I had it all worked out in my mind; With the Classic Cliffs coming up, which itself would be four ‘tapering’ weeks from Mont-Blanc, I had only two weeks in which to fit a substantial long run.The Sunday before the Classic Cliffs I should be taking it ‘easy’ though – running two long runs within one week is a recipe for injury, so my only real option was to run a midweek long run.As the idea crystallized in my mind it took on a life of its own and seemed more and more sensible, the more it became my considered plan.
Having mulled over the logistics of the exercise I decided running home with a laptop was NOT the best plan, meaning Friday was out and with some arrangements (which escape me at this stage) still to make during the early part of the week, Thursday quickly became the firm candidate for the adventure.
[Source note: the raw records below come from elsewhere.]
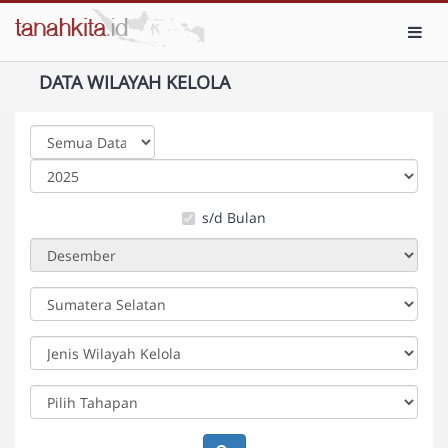
Toggl
DATA WILAYAH KELOLA
s/d Bulan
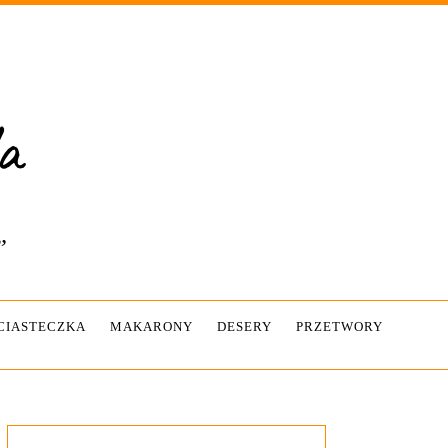
”
-CIASTECZKA
MAKARONY
DESERY
PRZETWORY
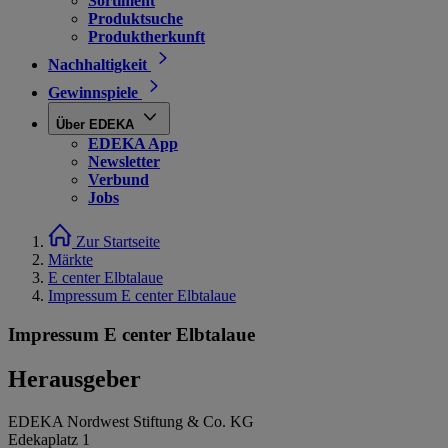
Sortiment
Produktsuche
Produktherkunft
Nachhaltigkeit
Gewinnspiele
Über EDEKA
EDEKA App
Newsletter
Verbund
Jobs
Zur Startseite
Märkte
E center Elbtalaue
Impressum E center Elbtalaue
Impressum E center Elbtalaue
Herausgeber
EDEKA Nordwest Stiftung & Co. KG
Edekaplatz 1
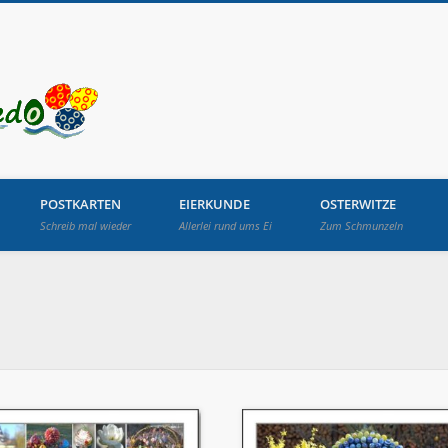
Osterbrunnen in Lang
POSTKARTEN
EIERKUNDE
OSTERWITZE
Schreib mal wieder
Allerlei rund ums Ei
Zum Schmunzeln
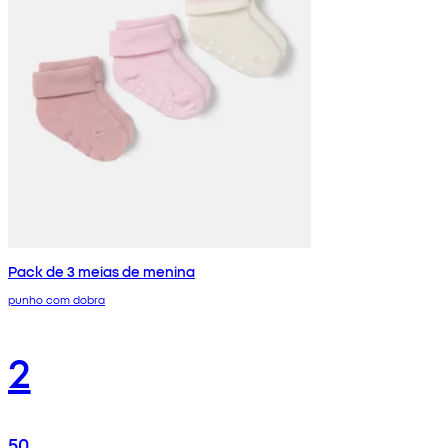
Pack de 3 meias de menina
punho com dobra
2
50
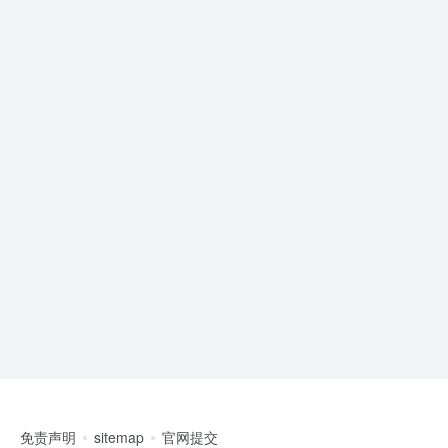
免责声明
sitemap
官网提交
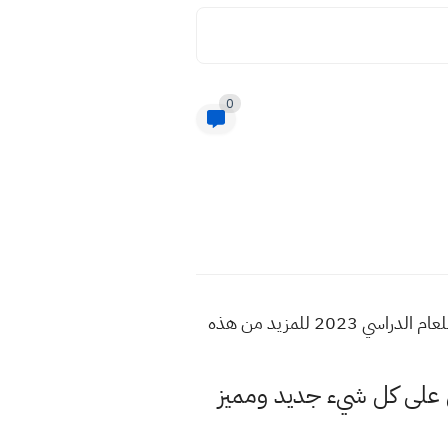
0
اسئلة اجتماعيات اول متوسط نهاية السنة 2023 اسئلة نهاية السنة ٢٠٢٣ العام اسئلة امتحانات اخر السنة للعام الدراسي 2023 للمزيد من هذه
لى كل شيء جديد ومميز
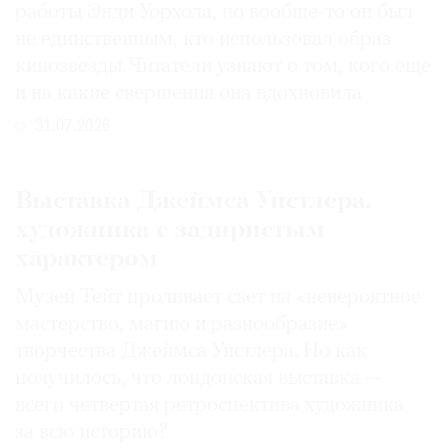
работы Энди Уорхола, но вообще-то он был
не единственным, кто использовал образ
кинозвезды. Читатели узнают о том, кого еще
и на какие свершения она вдохновила
31.07.2026
Выставка Джеймса Уистлера,
художника с задиристым
характером
Музей Тейт проливает свет на «невероятное
мастерство, магию и разнообразие»
творчества Джеймса Уистлера. Но как
получилось, что лондонская выставка —
всего четвертая ретроспектива художника
за всю историю?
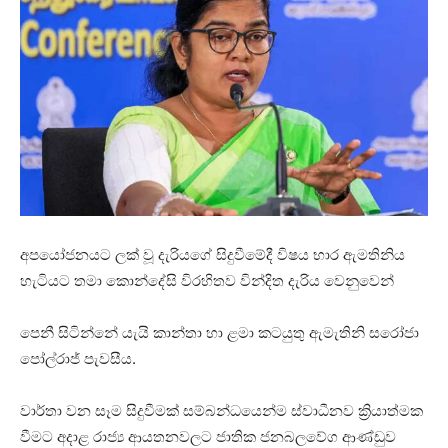
අපයෝජනයට ලක් වූ දැරියගේ සිදුවීමේදී විෂය භාර ඇමතිනිය
හැටියට තමා කොන්දේසි විරහිතව වින්දිත දැරිය වෙනුවෙන්
පෙනී සිටින්නේ යැයි කාන්තා හා ළමා කටයුතු ඇමැතිනි සරෝජා
පෝල්රාජ් පැවසීය.
වාර්තා වන සෑම සිදුවීමක් සම්බන්ධයෙන්ම ස්වාධීනව ක්‍රියාත්මක
වීමට අදාළ රාජ්‍ය ආයතනවලට ජාතික ජනබලවේග ආණ්ඩුව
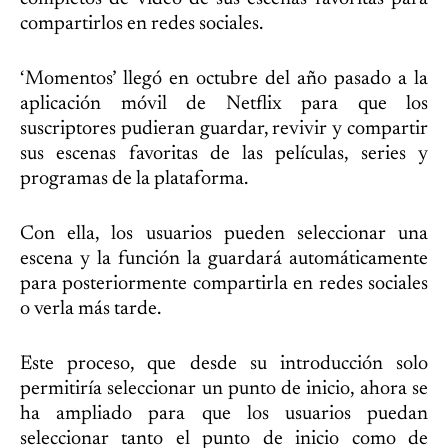
compartirlos en redes sociales.
‘Momentos’ llegó en octubre del año pasado a la
aplicación móvil de Netflix para que los
suscriptores pudieran guardar, revivir y compartir
sus escenas favoritas de las películas, series y
programas de la plataforma.
Con ella, los usuarios pueden seleccionar una
escena y la función la guardará automáticamente
para posteriormente compartirla en redes sociales
o verla más tarde.
Este proceso, que desde su introducción solo
permitiría seleccionar un punto de inicio, ahora se
ha ampliado para que los usuarios puedan
seleccionar tanto el punto de inicio como de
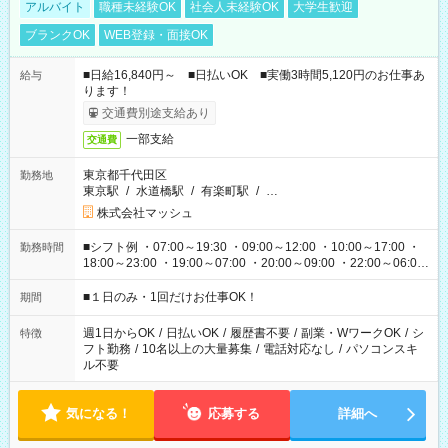
アルバイト
職種未経験OK
社会人未経験OK
大学生歓迎
ブランクOK
WEB登録・面接OK
■日給16,840円～ ■日払いOK ■実働3時間5,120円のお仕事あ
給与
ります！
交通費別途支給あり
一部支給
交通費
東京都千代田区
勤務地
東京駅
/
水道橋駅
/
有楽町駅
/
…
株式会社マッシュ
■シフト例 ・07:00～19:30 ・09:00～12:00 ・10:00～17:00 ・
勤務時間
18:00～23:00 ・19:00～07:00 ・20:00～09:00 ・22:00～06:00
etc ★最短で3時間で5,120円のお仕事から 15時間で2万円近く稼
げるお仕事も！ ご希望のお時間に合わせてご紹介！ ※シフトは
■１日のみ・1回だけお仕事OK！
期間
現場によって異なります。 ※勿論、休憩時間はあるのでご安心
ください！
週1日からOK
/
日払いOK
/
履歴書不要
/
副業・WワークOK
/
シ
特徴
フト勤務
/
10名以上の大量募集
/
電話対応なし
/
パソコンスキ
ル不要
気になる！
応募する
詳細へ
As the big day came I had everything in place – sports energy drink, ‘nuun’ hydration tablets, jelly beans, chocolate coated coffee beans, various energy and cereal bars, and a watchful eye on the weather.The forecast was good to start with but there was a band of thunderstorms moving up from the south-west.I should learn to actually take more notice of the weather forecasts.In addition to the ‘calories’ I had for my rucksack, I packed wet weather gear, head torches and my Garmin, into which I had already preset a route to follow.
At 5:00pm I could contain myself no more and got changed into my usual dri-fit tee-shirt and shorts; optimistically, only one layer.
As I waited outside for my Garmin to locate it’s satellites in order to show my route home, I fumbled with the constriction of my rucksack with all the buckles tightened – a necessary evil to prevent chaffing, but something to which one never really becomes accustomed.
Starting out from Exchange Square I followed my normal route through Bank and along the north of the Thames all the way to Chelsea Bridge, taking in the sights of London on the way, St. Pauls, The London Eye, The Houses of Parliament and all the Bridges in between.Over Chelsea Bridge I wended my way through Battersea Park where I had run 3.5 miles in the Chase Challenge the previous Thursday.The irony of now planning to run ten times that distance was not lost on me.I adjusted my sunglasses as the sweat began to bead on my forehead, although luckily I had remembered to fit the sweatband to them which helped considerably.
Leaving behind the greenery of Battersea Park, it quickly became a distant memory as I ran steadily first through Battersea itself, then Wandsworth before joining the A3 for the next four km or so, while skirting the edges of Putney and Wimbledon.